This invention relates in general to wheelchair suspension systems and more particularly, to resilient independent suspension members that have the ability to interact with one another to improve drive wheel traction.
Conventional wheelchairs include side frames and a seat assembly supported by the side frames. Drive wheels and front casters are attached to the side frame. The drive wheels may be driven by the wheelchair occupant or by an electrical motor. Anti-tip wheels are often provided rearward of the drive wheels. The anti-tip wheels are adapted to engage the ground to prevent the wheelchair from tipping over.
The drive wheels, casters, and anti-tip wheels of traditional wheelchairs are rigidly attached to the side frames. Rigidly attached wheels and casters typically fail to maintain contact with the ground as the wheelchair negotiates obstacles or irregular ground surfaces. Moreover, such wheels and casters provide an abrupt jolt to the wheelchair occupant as the wheels and casters engage the ground.
To overcome this problem, pivotal suspension members have been provided for supporting the wheels and casters. Such suspension members are adapted to pivot about a common transverse axis to permit the wheels to maintain contact with the ground. The suspension members may be spring-biased to absorb shock and provide greater comfort for the wheelchair occupant. In addition to absorbing shock, the spring-biased suspension members further insure that substantially all the wheels and casters maintain contact with the ground. Some suspension members provide variable rate resistance to movement. The resistance progressively increases as the suspension members move. The rate of resistance may increase non-linearly. It is well known to use elastomeric elements to bias suspension members.
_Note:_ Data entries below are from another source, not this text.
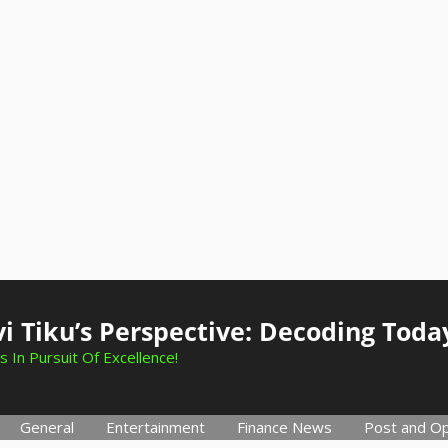
i Tiku’s Perspective: Decoding Toda
s In Pursuit Of Excellence!
General
Entertainment
Finance News
Post and Op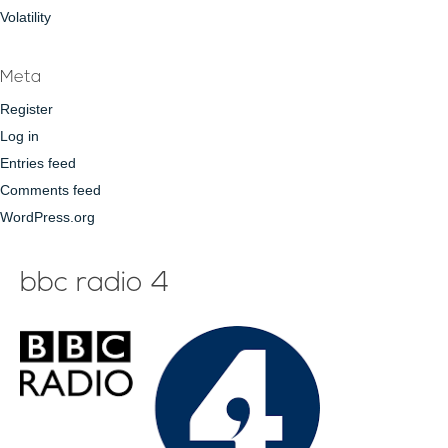
Volatility
Meta
Register
Log in
Entries feed
Comments feed
WordPress.org
bbc radio 4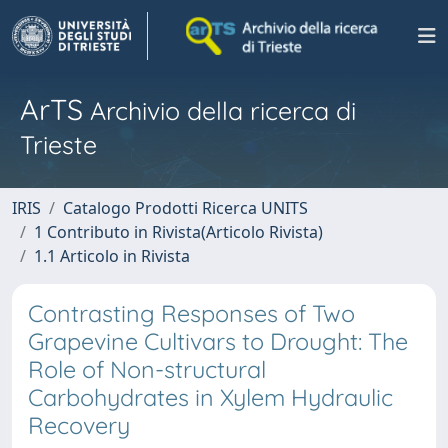
ArTS
Archivio della ricerca di
Trieste
IRIS
Catalogo Prodotti Ricerca UNITS
1 Contributo in Rivista(Articolo Rivista)
1.1 Articolo in Rivista
Contrasting Responses of Two
Grapevine Cultivars to Drought: The
Role of Non-structural
Carbohydrates in Xylem Hydraulic
Recovery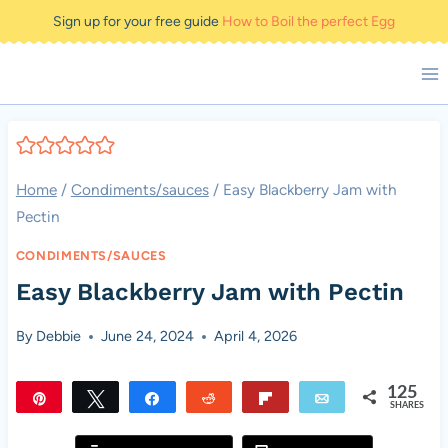
Skip
Sign up for your free guide
How to Boil the perfect Egg
to
content
Home
/
Condiments/sauces
/
Easy Blackberry Jam with
Pectin
CONDIMENTS/SAUCES
Easy Blackberry Jam with Pectin
By
Debbie
June 24, 2024
April 4, 2026
125
Pin
Tweet
Share
Reddit
Flip
Email
SHARES
125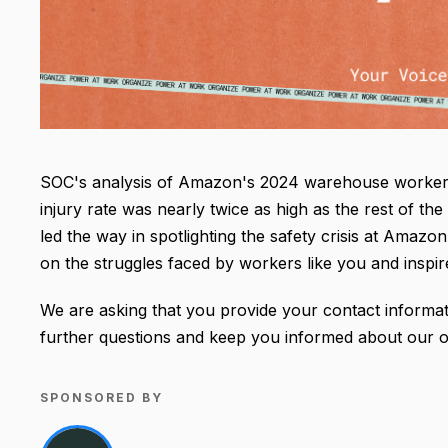
SOC's analysis of Amazon's 2024 warehouse worker i
injury rate was nearly twice as high as the rest of 
led the way in spotlighting the safety crisis at Amazo
on the struggles faced by workers like you and inspi
We are asking that you provide your contact informat
further questions and keep you informed about our on
SPONSORED BY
The elastomeric elements cooperate with the frame and suspension members to resist rotational movement of the suspension members.
While the advancements in suspension members have progressed towards maintaining ground contact, such advancements have limited application. Maintaining ground contact is still a problem when negotiating obstacles or irregular ground surfaces because of the passive movement of the suspension members. The passive movement has a limited effect on improving the traction of the drive wheels.
What is needed is a wheelchair suspension system that has suspension members interacting to positively urge the drive wheel suspension members into contact with the ground and thus improve the traction of the drive wheels.